■ Exercise instructions
Reproduce, from the lines below, exactly the stretch that begins at the line containing "simplement dans votre quotidien : appliquez" and ends at the line containing "Нападающий клуба Национальной хоккейной лиги", both included.

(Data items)
*** Block opens ***
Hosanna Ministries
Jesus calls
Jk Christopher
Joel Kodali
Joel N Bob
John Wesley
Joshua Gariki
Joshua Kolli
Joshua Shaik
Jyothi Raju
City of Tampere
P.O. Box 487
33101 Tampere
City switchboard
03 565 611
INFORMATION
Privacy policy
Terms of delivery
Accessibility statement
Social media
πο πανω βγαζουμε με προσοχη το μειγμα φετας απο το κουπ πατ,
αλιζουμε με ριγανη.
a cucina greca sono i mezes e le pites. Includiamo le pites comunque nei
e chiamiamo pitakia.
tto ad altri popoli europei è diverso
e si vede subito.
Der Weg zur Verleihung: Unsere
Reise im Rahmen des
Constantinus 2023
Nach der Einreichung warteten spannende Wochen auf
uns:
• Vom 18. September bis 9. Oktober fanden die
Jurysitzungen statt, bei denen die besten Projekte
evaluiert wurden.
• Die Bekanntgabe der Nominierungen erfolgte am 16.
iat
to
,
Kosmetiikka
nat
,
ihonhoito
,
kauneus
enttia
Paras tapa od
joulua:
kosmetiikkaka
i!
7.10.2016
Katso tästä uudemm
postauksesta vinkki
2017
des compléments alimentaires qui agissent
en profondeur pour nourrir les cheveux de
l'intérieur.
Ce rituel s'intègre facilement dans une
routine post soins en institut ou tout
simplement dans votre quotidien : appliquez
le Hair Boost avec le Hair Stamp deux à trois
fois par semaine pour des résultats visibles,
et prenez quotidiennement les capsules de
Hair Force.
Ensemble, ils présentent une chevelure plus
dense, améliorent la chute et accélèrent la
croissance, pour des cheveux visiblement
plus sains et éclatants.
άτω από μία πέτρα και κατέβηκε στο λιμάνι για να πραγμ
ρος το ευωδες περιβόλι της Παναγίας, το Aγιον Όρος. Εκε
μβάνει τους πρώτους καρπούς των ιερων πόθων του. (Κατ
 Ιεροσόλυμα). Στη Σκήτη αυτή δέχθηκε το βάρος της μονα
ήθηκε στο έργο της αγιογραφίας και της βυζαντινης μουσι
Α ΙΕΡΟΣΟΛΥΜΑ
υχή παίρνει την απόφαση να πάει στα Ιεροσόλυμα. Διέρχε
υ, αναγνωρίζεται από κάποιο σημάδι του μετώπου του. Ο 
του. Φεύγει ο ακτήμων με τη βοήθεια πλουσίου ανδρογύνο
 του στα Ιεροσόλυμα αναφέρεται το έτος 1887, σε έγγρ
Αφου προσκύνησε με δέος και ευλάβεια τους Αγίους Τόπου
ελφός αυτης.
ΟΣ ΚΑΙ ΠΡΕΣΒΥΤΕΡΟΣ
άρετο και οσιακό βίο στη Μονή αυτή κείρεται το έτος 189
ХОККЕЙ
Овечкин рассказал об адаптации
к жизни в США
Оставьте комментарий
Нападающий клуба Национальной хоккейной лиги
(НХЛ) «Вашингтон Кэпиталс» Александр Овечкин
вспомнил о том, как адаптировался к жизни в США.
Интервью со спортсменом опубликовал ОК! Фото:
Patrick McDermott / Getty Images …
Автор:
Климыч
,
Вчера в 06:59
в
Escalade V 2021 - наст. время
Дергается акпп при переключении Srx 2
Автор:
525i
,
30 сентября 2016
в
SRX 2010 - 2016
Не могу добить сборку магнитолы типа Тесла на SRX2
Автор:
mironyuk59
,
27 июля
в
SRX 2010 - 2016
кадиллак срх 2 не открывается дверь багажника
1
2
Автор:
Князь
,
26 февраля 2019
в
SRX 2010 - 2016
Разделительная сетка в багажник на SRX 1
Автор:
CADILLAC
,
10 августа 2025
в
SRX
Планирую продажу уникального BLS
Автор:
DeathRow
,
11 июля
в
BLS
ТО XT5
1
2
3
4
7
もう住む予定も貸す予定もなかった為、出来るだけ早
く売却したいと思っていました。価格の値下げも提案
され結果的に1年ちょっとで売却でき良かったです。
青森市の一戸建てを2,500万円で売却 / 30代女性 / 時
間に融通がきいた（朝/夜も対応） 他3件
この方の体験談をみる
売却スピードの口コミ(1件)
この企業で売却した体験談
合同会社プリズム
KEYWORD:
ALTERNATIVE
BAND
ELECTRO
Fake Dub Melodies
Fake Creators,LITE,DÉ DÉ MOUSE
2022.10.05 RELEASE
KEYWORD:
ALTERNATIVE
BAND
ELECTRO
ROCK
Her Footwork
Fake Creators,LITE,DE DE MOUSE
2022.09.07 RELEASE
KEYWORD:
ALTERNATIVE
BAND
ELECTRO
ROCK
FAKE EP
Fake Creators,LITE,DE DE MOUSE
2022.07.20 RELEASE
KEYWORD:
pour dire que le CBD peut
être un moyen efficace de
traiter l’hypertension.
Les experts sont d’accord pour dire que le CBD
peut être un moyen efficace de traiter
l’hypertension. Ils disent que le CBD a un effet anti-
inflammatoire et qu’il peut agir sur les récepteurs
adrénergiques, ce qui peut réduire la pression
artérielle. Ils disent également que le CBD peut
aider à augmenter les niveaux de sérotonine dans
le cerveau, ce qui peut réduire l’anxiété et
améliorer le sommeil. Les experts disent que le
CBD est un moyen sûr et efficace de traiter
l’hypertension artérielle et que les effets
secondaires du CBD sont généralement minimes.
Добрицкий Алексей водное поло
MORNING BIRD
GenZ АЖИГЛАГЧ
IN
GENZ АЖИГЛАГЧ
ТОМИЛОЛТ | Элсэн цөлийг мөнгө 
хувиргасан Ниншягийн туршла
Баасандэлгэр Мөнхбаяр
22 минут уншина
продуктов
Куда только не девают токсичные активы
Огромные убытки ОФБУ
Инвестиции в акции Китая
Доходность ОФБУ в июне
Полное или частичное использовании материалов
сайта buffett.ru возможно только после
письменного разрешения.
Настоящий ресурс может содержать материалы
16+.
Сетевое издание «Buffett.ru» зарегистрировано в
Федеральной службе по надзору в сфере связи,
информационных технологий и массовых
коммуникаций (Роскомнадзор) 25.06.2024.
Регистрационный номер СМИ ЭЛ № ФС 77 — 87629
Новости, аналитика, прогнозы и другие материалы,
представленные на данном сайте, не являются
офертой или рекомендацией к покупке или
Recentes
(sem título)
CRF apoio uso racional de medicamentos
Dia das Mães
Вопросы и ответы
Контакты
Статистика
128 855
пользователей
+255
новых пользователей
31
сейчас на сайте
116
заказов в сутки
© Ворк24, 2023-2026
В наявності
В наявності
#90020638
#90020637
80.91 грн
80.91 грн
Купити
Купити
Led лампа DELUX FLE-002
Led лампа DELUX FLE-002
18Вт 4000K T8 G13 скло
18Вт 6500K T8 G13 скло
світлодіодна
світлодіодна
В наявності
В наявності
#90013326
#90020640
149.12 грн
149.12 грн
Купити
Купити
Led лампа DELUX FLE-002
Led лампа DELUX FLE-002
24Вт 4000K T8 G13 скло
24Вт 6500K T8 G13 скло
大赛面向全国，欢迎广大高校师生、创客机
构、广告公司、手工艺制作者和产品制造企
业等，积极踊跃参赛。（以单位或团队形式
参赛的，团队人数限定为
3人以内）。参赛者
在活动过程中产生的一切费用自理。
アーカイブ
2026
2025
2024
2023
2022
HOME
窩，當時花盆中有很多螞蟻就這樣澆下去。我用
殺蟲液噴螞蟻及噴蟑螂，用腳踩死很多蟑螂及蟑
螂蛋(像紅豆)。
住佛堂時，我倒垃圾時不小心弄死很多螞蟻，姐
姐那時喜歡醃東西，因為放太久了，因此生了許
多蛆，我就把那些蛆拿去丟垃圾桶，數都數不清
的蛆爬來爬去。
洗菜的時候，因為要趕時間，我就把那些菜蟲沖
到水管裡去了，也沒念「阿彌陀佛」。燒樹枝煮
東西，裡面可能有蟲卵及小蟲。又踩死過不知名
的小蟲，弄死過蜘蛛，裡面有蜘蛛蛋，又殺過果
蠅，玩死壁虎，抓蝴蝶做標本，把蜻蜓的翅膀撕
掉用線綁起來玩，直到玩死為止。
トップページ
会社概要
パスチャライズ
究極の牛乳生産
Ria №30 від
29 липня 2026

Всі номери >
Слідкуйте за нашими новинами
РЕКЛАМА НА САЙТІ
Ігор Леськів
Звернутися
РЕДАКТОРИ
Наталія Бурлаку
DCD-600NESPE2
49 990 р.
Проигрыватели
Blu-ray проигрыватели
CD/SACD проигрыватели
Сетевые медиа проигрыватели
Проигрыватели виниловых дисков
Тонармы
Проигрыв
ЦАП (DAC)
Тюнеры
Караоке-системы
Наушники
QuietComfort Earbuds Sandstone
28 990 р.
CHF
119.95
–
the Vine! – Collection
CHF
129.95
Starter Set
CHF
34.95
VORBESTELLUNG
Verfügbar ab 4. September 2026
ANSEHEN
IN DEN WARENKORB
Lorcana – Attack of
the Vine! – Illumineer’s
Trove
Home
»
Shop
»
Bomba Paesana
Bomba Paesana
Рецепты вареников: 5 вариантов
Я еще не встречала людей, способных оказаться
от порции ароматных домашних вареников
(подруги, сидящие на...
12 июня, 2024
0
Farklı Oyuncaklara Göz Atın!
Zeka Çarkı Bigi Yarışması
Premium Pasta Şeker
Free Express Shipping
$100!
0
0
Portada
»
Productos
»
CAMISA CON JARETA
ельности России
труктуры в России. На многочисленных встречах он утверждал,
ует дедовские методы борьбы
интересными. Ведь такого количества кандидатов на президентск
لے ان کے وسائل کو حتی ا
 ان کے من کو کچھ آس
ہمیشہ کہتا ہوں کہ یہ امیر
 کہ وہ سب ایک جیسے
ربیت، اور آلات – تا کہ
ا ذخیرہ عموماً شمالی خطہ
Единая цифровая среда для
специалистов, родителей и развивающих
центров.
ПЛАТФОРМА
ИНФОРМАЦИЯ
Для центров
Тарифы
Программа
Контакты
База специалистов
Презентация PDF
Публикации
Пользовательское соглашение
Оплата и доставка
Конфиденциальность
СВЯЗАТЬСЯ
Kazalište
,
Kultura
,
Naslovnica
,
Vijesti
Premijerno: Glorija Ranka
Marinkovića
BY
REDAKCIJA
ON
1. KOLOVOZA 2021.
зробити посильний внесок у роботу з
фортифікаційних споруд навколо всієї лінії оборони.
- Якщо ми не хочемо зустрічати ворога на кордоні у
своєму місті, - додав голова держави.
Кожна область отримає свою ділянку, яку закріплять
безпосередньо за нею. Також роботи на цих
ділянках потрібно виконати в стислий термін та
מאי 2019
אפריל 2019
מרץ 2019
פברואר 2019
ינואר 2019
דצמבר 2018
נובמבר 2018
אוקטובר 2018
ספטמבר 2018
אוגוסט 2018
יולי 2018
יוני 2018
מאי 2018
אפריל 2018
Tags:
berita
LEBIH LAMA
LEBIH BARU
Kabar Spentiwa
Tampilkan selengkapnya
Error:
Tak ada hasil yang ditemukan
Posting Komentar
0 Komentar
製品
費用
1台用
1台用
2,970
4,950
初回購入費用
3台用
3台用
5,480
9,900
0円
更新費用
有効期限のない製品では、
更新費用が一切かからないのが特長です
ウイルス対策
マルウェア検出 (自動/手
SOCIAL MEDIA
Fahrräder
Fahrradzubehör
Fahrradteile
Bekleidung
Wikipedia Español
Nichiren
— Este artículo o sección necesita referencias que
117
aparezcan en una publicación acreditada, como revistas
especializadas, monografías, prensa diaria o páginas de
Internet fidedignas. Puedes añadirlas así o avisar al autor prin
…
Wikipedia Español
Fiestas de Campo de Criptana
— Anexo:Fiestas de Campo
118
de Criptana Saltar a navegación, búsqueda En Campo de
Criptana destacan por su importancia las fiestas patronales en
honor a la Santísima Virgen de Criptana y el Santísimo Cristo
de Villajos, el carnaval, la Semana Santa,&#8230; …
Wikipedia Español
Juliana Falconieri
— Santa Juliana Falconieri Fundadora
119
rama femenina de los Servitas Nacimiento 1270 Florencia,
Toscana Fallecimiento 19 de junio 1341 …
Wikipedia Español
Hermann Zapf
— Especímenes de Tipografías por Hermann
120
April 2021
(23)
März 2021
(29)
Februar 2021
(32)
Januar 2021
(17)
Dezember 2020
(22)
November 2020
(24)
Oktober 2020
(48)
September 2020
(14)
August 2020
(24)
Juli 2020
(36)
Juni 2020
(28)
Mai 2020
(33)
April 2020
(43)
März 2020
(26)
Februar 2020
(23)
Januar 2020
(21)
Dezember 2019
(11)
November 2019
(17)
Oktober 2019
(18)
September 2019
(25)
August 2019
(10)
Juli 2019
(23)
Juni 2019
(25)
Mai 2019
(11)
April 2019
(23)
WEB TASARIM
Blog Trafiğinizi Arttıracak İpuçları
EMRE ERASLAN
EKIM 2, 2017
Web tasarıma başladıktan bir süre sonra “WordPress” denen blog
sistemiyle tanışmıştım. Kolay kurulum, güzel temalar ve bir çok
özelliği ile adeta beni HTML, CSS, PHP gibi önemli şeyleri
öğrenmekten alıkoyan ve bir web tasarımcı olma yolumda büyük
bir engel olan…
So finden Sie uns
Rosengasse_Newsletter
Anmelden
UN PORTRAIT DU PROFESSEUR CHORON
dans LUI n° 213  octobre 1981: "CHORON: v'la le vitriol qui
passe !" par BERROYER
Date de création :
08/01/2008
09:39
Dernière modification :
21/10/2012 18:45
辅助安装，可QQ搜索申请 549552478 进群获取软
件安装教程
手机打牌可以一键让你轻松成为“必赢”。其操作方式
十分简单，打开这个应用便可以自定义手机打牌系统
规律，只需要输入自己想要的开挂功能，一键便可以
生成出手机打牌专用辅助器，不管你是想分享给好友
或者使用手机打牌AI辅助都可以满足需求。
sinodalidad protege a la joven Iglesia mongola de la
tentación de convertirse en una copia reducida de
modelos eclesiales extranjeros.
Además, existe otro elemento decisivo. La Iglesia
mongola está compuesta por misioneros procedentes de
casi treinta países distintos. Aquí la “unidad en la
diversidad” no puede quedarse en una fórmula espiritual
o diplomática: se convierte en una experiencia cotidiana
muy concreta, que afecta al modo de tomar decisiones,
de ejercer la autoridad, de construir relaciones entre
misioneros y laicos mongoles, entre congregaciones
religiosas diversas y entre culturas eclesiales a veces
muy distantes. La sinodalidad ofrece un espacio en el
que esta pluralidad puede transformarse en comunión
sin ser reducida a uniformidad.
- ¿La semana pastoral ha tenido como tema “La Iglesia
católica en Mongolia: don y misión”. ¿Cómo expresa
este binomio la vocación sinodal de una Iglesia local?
*** Block closes ***
■ Answer space
simplement dans votre quotidien : appliquez
le Hair Boost avec le Hair Stamp deux à trois
fois par semaine pour des résultats visibles,
et prenez quotidiennement les capsules de
Hair Force.
Ensemble, ils présentent une chevelure plus
dense, améliorent la chute et accélèrent la
croissance, pour des cheveux visiblement
plus sains et éclatants.
άτω από μία πέτρα και κατέβηκε στο λιμάνι για να πραγμ
ρος το ευωδες περιβόλι της Παναγίας, το Aγιον Όρος. Εκε
μβάνει τους πρώτους καρπούς των ιερων πόθων του. (Κατ
 Ιεροσόλυμα). Στη Σκήτη αυτή δέχθηκε το βάρος της μονα
ήθηκε στο έργο της αγιογραφίας και της βυζαντινης μουσι
Α ΙΕΡΟΣΟΛΥΜΑ
υχή παίρνει την απόφαση να πάει στα Ιεροσόλυμα. Διέρχε
υ, αναγνωρίζεται από κάποιο σημάδι του μετώπου του. Ο 
του. Φεύγει ο ακτήμων με τη βοήθεια πλουσίου ανδρογύνο
 του στα Ιεροσόλυμα αναφέρεται το έτος 1887, σε έγγρ
Αφου προσκύνησε με δέος και ευλάβεια τους Αγίους Τόπου
ελφός αυτης.
ΟΣ ΚΑΙ ΠΡΕΣΒΥΤΕΡΟΣ
άρετο και οσιακό βίο στη Μονή αυτή κείρεται το έτος 189
ХОККЕЙ
Овечкин рассказал об адаптации
к жизни в США
Оставьте комментарий
Нападающий клуба Национальной хоккейной лиги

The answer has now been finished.